There are several ways to do this.

Easiest in my opinion would be a C++20 std::barrier, which says, "wait until all of N threads have arrived and are waiting here."

#include <barrier>

std::barrier synch_workers(3);
....
void run(const std::function<void(size_t)>& func, size_t id) {
  while (true) {
    synch_workers.arrive_and_wait(); // wait for all three to be ready
    func(id);
  }
}

Cruder and less efficient, but equally effective, would be to construct and join() new sets of three worker threads for each "batch" of work:

int main(...) {
  std::vector<thread> threads;
  ...
  while (flag_running) {
    threads.push_back(...);
    threads.push_back(...);
    ...
    for (auto& thread : threads) {
      thread.join();
    }
    threads.clear();
  }

Aside

I'd suggest you revisit some core synchronization concepts, however. You are using new mutexes when you want to re-use a shared one. The scope of your unique_lock isn't quite right.
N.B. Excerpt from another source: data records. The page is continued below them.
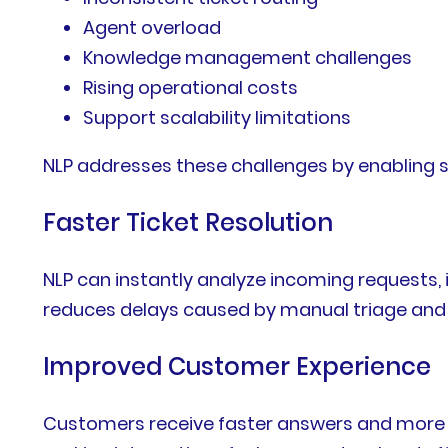
Agent overload
Knowledge management challenges
Rising operational costs
Support scalability limitations
NLP addresses these challenges by enabling 
Faster Ticket Resolution
NLP can instantly analyze incoming requests, 
reduces delays caused by manual triage and 
Improved Customer Experience
Customers receive faster answers and more 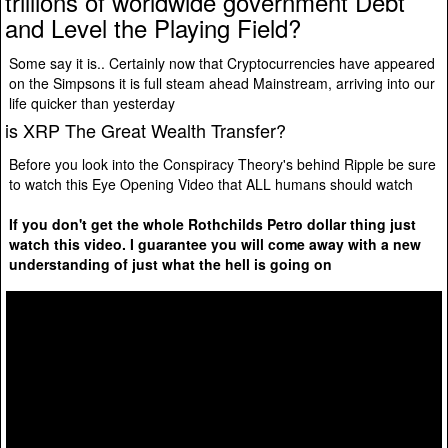
trillions of worldwide government Debt
and Level the Playing Field?
Some say it is.. Certainly now that Cryptocurrencies have appeared
on the Simpsons it is full steam ahead Mainstream, arriving into our
life quicker than yesterday
is XRP The Great Wealth Transfer?
Before you look into the Conspiracy Theory's behind Ripple be sure
to watch this Eye Opening Video that ALL humans should watch
If you don't get the whole Rothchilds Petro dollar thing just
watch this video. I guarantee you will come away with a new
understanding of just what the hell is going on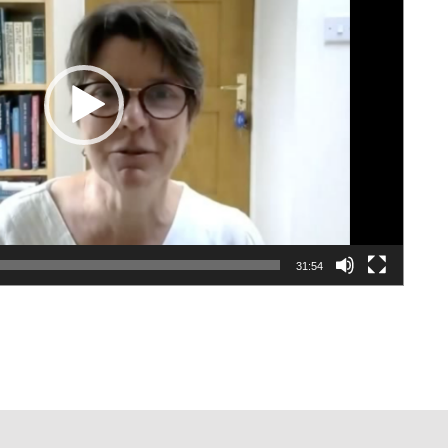
31:54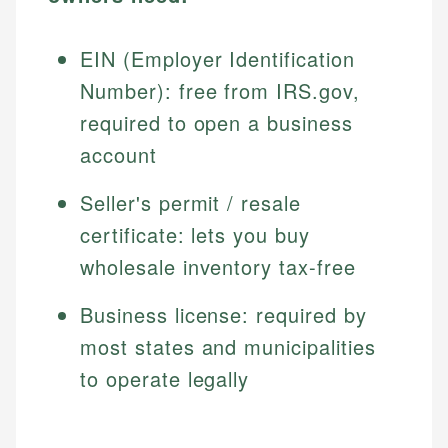
EIN (Employer Identification
Number): free from IRS.gov,
required to open a business
account
Seller's permit / resale
certificate: lets you buy
wholesale inventory tax-free
Business license: required by
most states and municipalities
to operate legally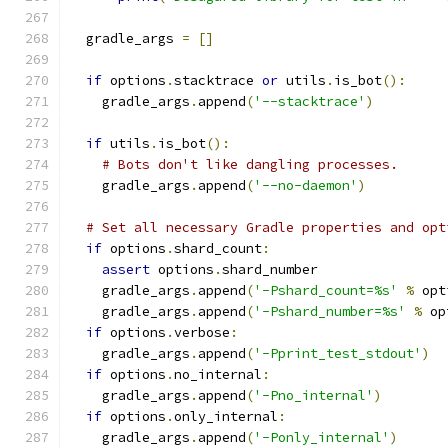
  gradle_args 
=
[]
if
 options
.
stacktrace 
or
 utils
.
is_bot
():
    gradle_args
.
append
(
'--stacktrace'
)
if
 utils
.
is_bot
():
# Bots don't like dangling processes.
    gradle_args
.
append
(
'--no-daemon'
)
# Set all necessary Gradle properties and opt
if
 options
.
shard_count
:
assert
 options
.
shard_number
    gradle_args
.
append
(
'-Pshard_count=%s'
%
 opt
    gradle_args
.
append
(
'-Pshard_number=%s'
%
 op
if
 options
.
verbose
:
    gradle_args
.
append
(
'-Pprint_test_stdout'
)
if
 options
.
no_internal
:
    gradle_args
.
append
(
'-Pno_internal'
)
if
 options
.
only_internal
:
    gradle_args
.
append
(
'-Ponly_internal'
)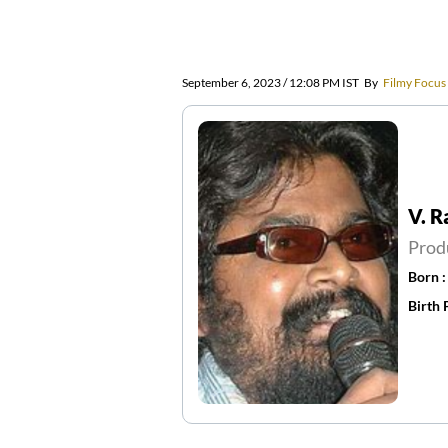
September 6, 2023 / 12:08 PM IST
By
Filmy Focus
V. 
Prod
Born 
Birth 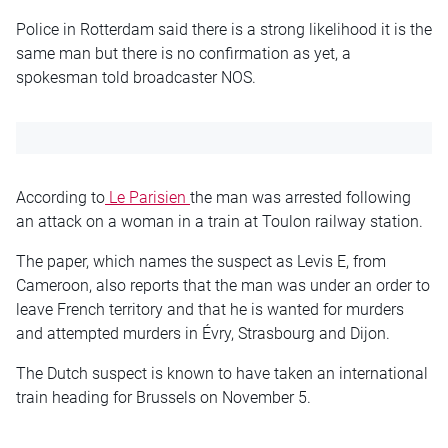
Police in Rotterdam said there is a strong likelihood it is the
same man but there is no confirmation as yet, a
spokesman told broadcaster NOS.
According to
Le Parisien
the man was arrested following
an attack on a woman in a train at Toulon railway station.
The paper, which names the suspect as Levis E, from
Cameroon, also reports that the man was under an order to
leave French territory and that he is wanted for murders
and attempted murders in Évry, Strasbourg and Dijon.
The Dutch suspect is known to have taken an international
train heading for Brussels on November 5.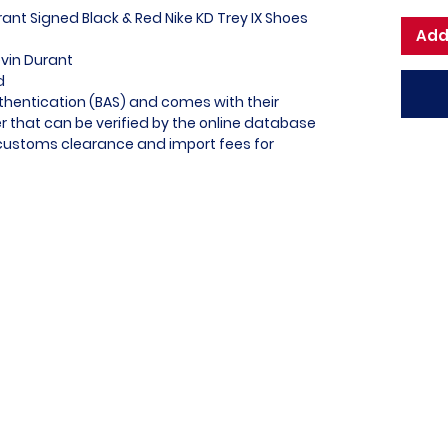
rant Signed Black & Red Nike KD Trey IX Shoes
Add
evin Durant
ed
thentication (BAS) and comes with their
 that can be verified by the online database
l customs clearance and import fees for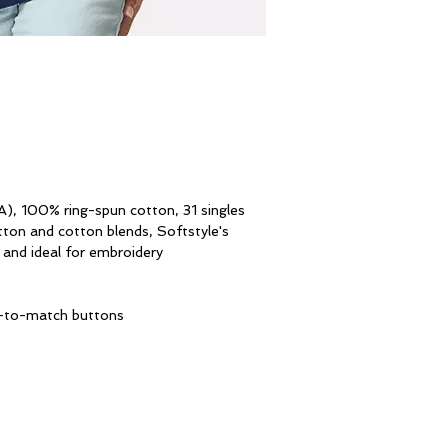
A), 100% ring-spun cotton, 31 singles
tton and cotton blends, Softstyle's
e and ideal for embroidery
ed-to-match buttons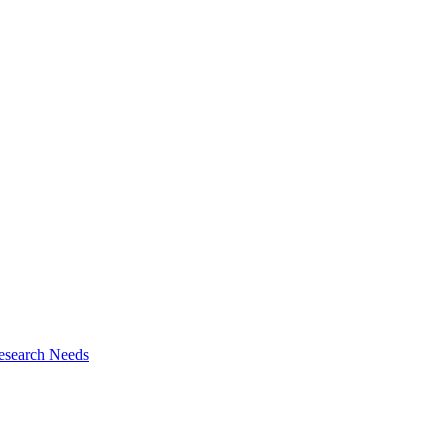
esearch Needs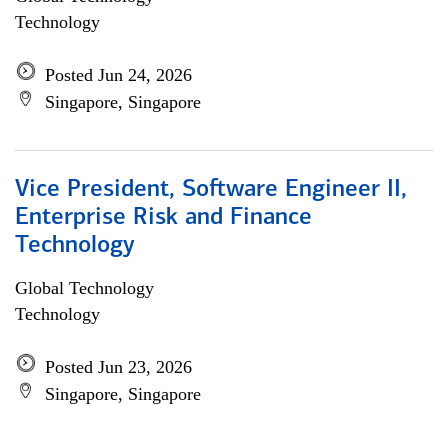
Technology
Posted Jun 24, 2026
Singapore, Singapore
Vice President, Software Engineer II,
Enterprise Risk and Finance
Technology
Global Technology
Technology
Posted Jun 23, 2026
Singapore, Singapore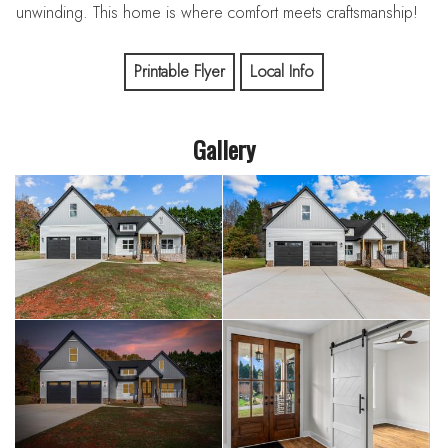
unwinding. This home is where comfort meets craftsmanship!
Printable Flyer
Local Info
Gallery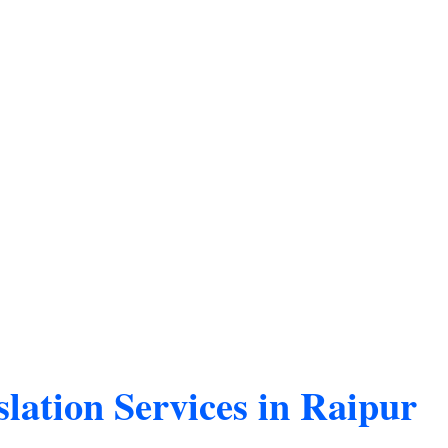
lation Services in Raipur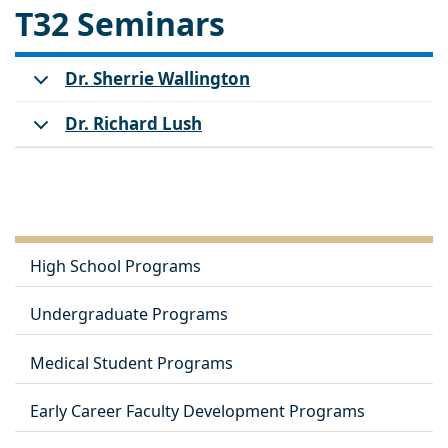
T32 Seminars
Dr. Sherrie Wallington
Dr. Richard Lush
High School Programs
Undergraduate Programs
Medical Student Programs
Early Career Faculty Development Programs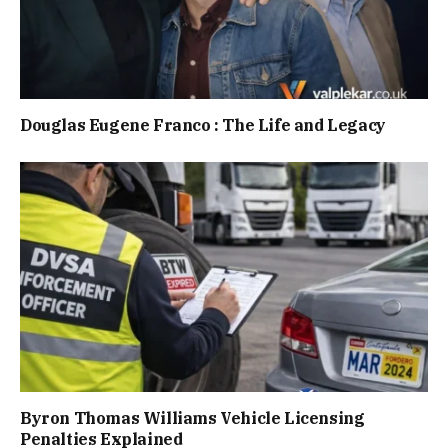
Douglas Eugene Franco : The Life and Legacy
Byron Thomas Williams Vehicle Licensing
Penalties Explained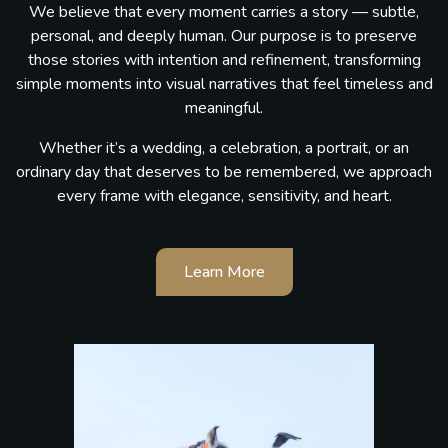
We believe that every moment carries a story — subtle,
personal, and deeply human. Our purpose is to preserve
those stories with intention and refinement, transforming
simple moments into visual narratives that feel timeless and
meaningful.
Whether it’s a wedding, a celebration, a portrait, or an
ordinary day that deserves to be remembered, we approach
every frame with elegance, sensitivity, and heart.
Learn More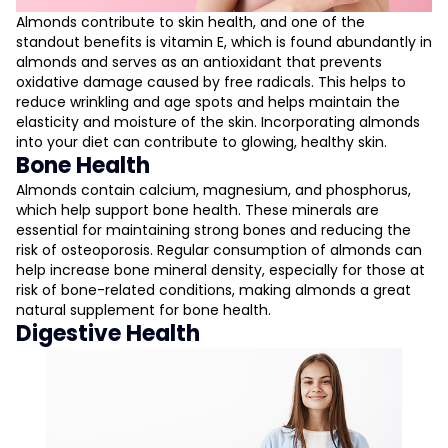
Almonds contribute to skin health, and one of the
standout benefits is vitamin E, which is found abundantly in
almonds and serves as an antioxidant that prevents
oxidative damage caused by free radicals. This helps to
reduce wrinkling and age spots and helps maintain the
elasticity and moisture of the skin. Incorporating almonds
into your diet can contribute to glowing, healthy skin.
Bone Health
Almonds contain calcium, magnesium, and phosphorus,
which help support bone health. These minerals are
essential for maintaining strong bones and reducing the
risk of osteoporosis. Regular consumption of almonds can
help increase bone mineral density, especially for those at
risk of bone-related conditions, making almonds a great
natural supplement for bone health.
Digestive Health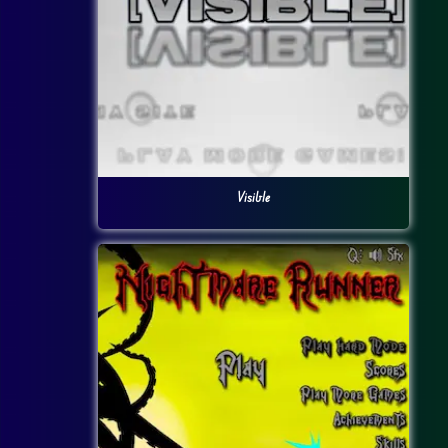
Visible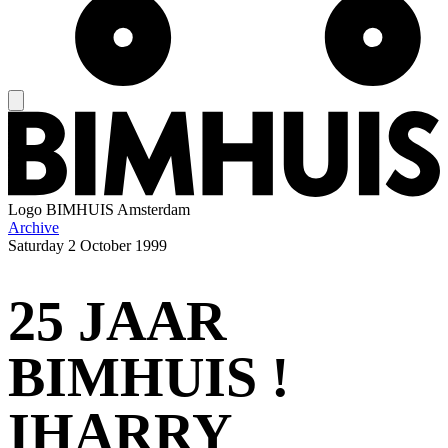
Logo
BIMHUIS Amsterdam
Archive
Saturday
2 October 1999
25 JAAR
BIMHUIS !
IHARRY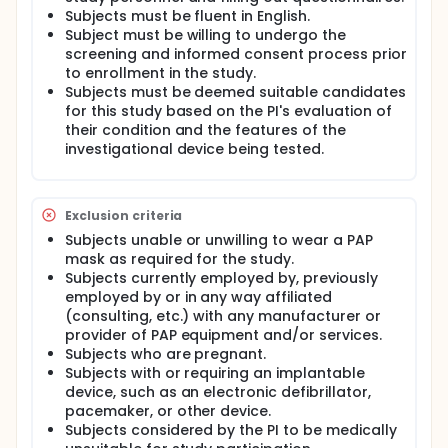
the SSAM operating on the WAM) will retrospectively
Subjects must be fluent in English.
determine sleep stages and arousals, after the
Subject must be willing to undergo the
participant's sleep session has concluded. To
screening and informed consent process prior
evaluate the accuracy of the test device, its values
to enrollment in the study.
of sleep stages, arousals, and Arousal Index will be
Subjects must be deemed suitable candidates
compared to those parameters determined by
for this study based on the PI's evaluation of
polysomnography (herein 'PSG', a recognized gold-
standard reference) and EnsoSleep (a FDA-cleared
their condition and the features of the
predicate device, and specifically a software
investigational device being tested.
package that uses artificial intelligence (AI) to
determine sleep stages and arousals). Each
volunteer participant will wear an FDA-cleared
wrist-worn pulse oximeter called the 'Checkme O2'
Exclusion criteria
which generates data (specifically PPG waveforms
Subjects unable or unwilling to wear a PAP
and values of SpO2 and pulse rate) for the
mask as required for the study.
EnsoSleep cloud-based software platform.
Subjects currently employed by, previously
The main questions this study aims to answer are:
employed by or in any way affiliated
(consulting, etc.) with any manufacturer or
Can the Smart Mask accurately identify different
provider of PAP equipment and/or services.
sleep stages compared to the EnsoSleep device?
Subjects who are pregnant.
Can the Smart Mask accurately identify sleep
Subjects with or requiring an implantable
arousals and calculate the Arousal Index
device, such as an electronic defibrillator,
compared to the EnsoSleep device?
pacemaker, or other device.
Subjects considered by the PI to be medically
Answers to these questions will be derived through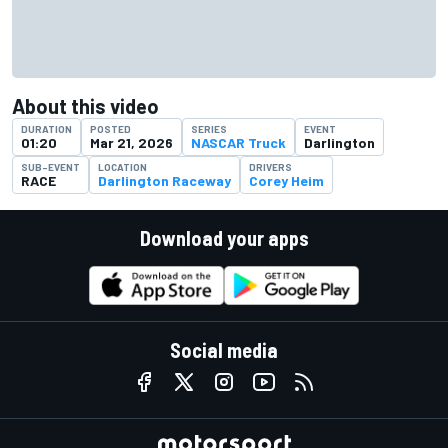
About this video
DURATION
POSTED
SERIES
EVENT
01:20
Mar 21, 2026
NASCAR Truck
Darlington
SUB-EVENT
LOCATION
DRIVERS
RACE
Darlington Raceway
Corey Heim
Download your apps
Social media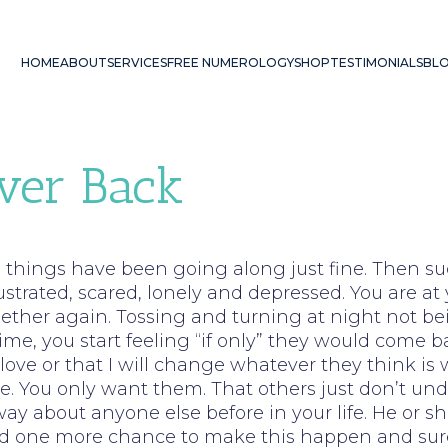
HOME
ABOUT
SERVICES
FREE NUMEROLOGY
SHOP
TESTIMONIALS
BL
ver Back
el things have been going along just fine. Then su
ustrated, scared, lonely and depressed. You are a
ether again. Tossing and turning at night not be
ime, you start feeling “if only” they would come b
love or that I will change whatever they think is w
e. You only want them. That others just don’t u
ay about anyone else before in your life. He or s
need one more chance to make this happen and sur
Now, your idea to track worker thread "busy/idle" state in a map is straightforward, but cannot correctly coordinate "batches" or "rounds" of work that must be begun at the same time.

If a worker sees in the map that two of three threads, including itself, are "idle", what does that mean? Is a "batch" of work concluding — i.e., two workers are waiting for a tardy third? Or has a batch just begun — i.e., the two idle threads are tardy and had better get to work like their more eager peer?

The threads cannot know the answer without keeping track of the current batch of work, which is what a barrier (or its more complex cousin the phaser) does under the hood.